決勝でオルティス(右)を「完封」した素根

東京五輪の柔道競技7日目となった30日、素根輝(21=パーク24)が女子78キロ超級で悲願の金メダルを獲得。一方で男子100キロ超級では、原沢久喜(29=百五銀行)が5位に無念の終わった。本紙解説を務めるバルセロナ五輪男子95キロ超級銀メダルの〝元暴走王〟小川直也氏(53)は、男女で〝明暗〟が分かれた最重量級の戦いをどう見たのか――。

【小川直也 暴走レッドゾーン】素根さんはよく、オルティス相手に勝ち切ったね。ロンドン五輪金メダリストを決勝で破ったんだからお見事。女王を逆転して新女王になった。世代交代に成功したね。

彼女の柔道のスタイルって、今の世界の重量級では一番勝てるし、国際大会でも必ず上位にきている。彼女はスタミナが群を抜いているんで、そこが他の選手と差をつけているね。

あとは左手でしっかり組み手を持って大内刈りにいくパターンが技術的に優れているし、彼女の長所。重量級では小柄だとか言われるけれど、素根さんの柔道はある意味、最先端のところにいるんだよな。

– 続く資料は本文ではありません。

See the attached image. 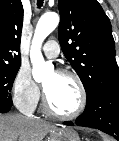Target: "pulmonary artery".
<instances>
[{
	"instance_id": "obj_1",
	"label": "pulmonary artery",
	"mask_w": 119,
	"mask_h": 141,
	"mask_svg": "<svg viewBox=\"0 0 119 141\" xmlns=\"http://www.w3.org/2000/svg\"><path fill=\"white\" fill-rule=\"evenodd\" d=\"M42 51L47 58H56L59 55L60 47L56 40H48L43 48Z\"/></svg>"
}]
</instances>
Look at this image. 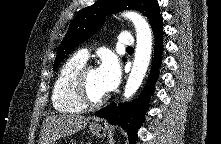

それと、素根さんは3月に亡くなった(古賀)稔彦が総監督をしていた環太平洋大にいたんだよな。今はその稔彦の弟分だった吉田(秀彦・パーク24総)監督のところの所属だし、きっと稔彦も天国で喜んでいるだろうね。

原沢君はうーん、リネールとか、世界との差が縮まっていなかったね。ちょっと、調子を落としていたのかな。まあ、会社を辞めて、環境を変えて、退路を断って、この五輪に臨んだ。人生を変える選択をして頑張っていただけに残念。でも、これで終わりじゃない。まだまだ続けて頑張っていってほしいね。